### WHAT IS EXPECTED
Report each line of the material below where the word "werden" can be found.

### EXTRACTED INFORMATION
• • • • • • •

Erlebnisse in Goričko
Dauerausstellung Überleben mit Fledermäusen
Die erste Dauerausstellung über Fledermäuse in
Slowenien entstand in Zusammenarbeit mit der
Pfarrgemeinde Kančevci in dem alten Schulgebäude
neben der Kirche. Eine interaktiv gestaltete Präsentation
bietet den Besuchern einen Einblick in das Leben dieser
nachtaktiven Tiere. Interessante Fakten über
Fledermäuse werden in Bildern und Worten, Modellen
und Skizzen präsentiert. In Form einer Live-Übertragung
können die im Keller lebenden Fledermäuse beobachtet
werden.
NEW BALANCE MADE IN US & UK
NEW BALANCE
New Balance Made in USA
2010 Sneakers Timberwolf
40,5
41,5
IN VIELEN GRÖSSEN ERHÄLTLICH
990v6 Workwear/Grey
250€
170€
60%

• • • • • • •

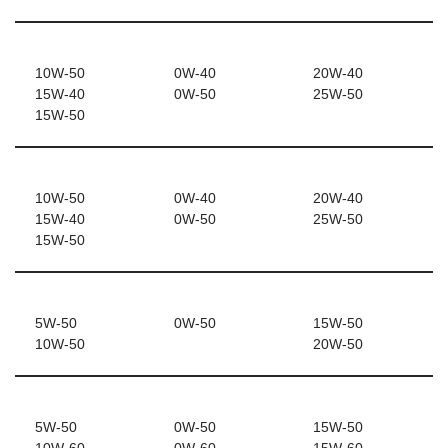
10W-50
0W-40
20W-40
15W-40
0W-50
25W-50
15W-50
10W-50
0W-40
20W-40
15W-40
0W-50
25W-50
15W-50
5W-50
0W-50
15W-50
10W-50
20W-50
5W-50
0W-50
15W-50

• • • • • • •

### SOLVED PROBLEM
Fledermäuse werden in Bildern und Worten, Modellen
werden.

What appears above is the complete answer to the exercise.